02-21-2019 03:54 AM - edited 02-21-2019 06:23 AM
We have a HP OVO monitoring tool monitoring all the alerts from Cloudera Manager and raising a BMC Remedy Incident accordingly. However, we are at times flooded with these monitoring alert tickets and when it is immediately checked in the cluster, everything looks green. When we dig in for detailed analysis and check logs of the respective alert, we do not have anything major and also the service is green. It looks like it heals by itself.
However, this flood of tickets, raises concerns with Management and questions for a root cause, which we do not have in reality and also unable to find anything as it was auto fixed with no special traces behind. I am looking out for recommendations / best practices on how exactly this should be setup, so we get only the actual / required alerts.
Is there any configuration we need to do in CM or there is something that can be configured in HP OVO. Any suggestions would be of a great help.

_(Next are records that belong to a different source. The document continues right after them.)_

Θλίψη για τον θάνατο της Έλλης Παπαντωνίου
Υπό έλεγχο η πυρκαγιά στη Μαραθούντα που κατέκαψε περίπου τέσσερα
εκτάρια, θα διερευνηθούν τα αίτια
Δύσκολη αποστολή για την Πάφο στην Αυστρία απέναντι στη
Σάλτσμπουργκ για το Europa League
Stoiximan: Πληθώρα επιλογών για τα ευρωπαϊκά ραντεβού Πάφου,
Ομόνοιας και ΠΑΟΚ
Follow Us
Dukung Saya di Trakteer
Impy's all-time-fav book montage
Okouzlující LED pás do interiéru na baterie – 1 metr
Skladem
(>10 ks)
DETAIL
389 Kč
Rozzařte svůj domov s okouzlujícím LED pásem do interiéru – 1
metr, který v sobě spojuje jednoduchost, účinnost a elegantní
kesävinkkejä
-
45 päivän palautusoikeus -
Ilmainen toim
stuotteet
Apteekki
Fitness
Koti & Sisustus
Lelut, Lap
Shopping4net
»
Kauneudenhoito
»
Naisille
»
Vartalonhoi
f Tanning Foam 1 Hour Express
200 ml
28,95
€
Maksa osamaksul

Also, if anyone has a suggestion that should be checked while troubleshooting these alerts would also be welcomed.
02-21-2019 06:21 AM
As a first step, please verify your settings following instructions in this KB article.

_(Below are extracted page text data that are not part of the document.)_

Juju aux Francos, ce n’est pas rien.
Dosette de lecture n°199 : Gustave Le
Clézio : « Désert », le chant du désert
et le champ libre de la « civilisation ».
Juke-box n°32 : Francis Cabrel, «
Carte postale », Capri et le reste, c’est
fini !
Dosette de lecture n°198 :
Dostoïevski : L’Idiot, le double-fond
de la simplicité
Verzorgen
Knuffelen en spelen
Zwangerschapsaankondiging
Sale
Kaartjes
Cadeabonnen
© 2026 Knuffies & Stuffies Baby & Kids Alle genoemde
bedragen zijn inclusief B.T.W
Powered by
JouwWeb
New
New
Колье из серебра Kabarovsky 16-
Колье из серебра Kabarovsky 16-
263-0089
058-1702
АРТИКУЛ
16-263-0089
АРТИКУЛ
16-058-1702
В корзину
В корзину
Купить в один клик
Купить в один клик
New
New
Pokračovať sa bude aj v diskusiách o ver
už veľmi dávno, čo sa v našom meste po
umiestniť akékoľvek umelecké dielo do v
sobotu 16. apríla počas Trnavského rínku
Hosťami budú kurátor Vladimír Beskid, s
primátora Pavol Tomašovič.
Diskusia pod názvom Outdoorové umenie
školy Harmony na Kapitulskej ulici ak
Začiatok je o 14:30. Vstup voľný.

In CM -> Administration -> Alerts, do you have these values set:
Alert On Transitions Out of Alerting Health: No Health Alert Threshold: Bad
These are the default values, if e.g. the threshold is set to "Concerning" then please revert back to "Bad"
02-21-2019 06:41 AM
02-21-2019 06:51 AM
Thanks for confirming. Then the alert related settings appear to be correct.
The way forward has to be to reduce the number of alerts raised for this cluster, either by resolving the related issues or by adjusting the corresponding alert thresholds if possible (or even disable the health test where unneeded). What kind of alerts do you see most frequently? Please share examples.
02-21-2019 07:11 AM
Thank you for the quick replies, Gzigldrum.

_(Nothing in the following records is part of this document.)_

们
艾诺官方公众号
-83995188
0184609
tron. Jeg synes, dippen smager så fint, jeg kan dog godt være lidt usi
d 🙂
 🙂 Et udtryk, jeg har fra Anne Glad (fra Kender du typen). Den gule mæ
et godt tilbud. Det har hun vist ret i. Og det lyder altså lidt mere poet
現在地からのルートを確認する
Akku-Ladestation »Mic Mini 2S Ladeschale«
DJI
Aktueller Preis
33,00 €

I have created a separate post explaining the alerts we get. Below is the link to the same.
For every alert we get an incident in BMC as HP OVO is configured to generate an incident and assign it to us.
Every morning we start with close to around 15-20 such incidents followed by 15-20 in rest of the day.
Would be great if you could please post some suggestions to troubleshoot those alerts and help in permanently fixing them.
Note: I will accept your previous reply as solution to this post.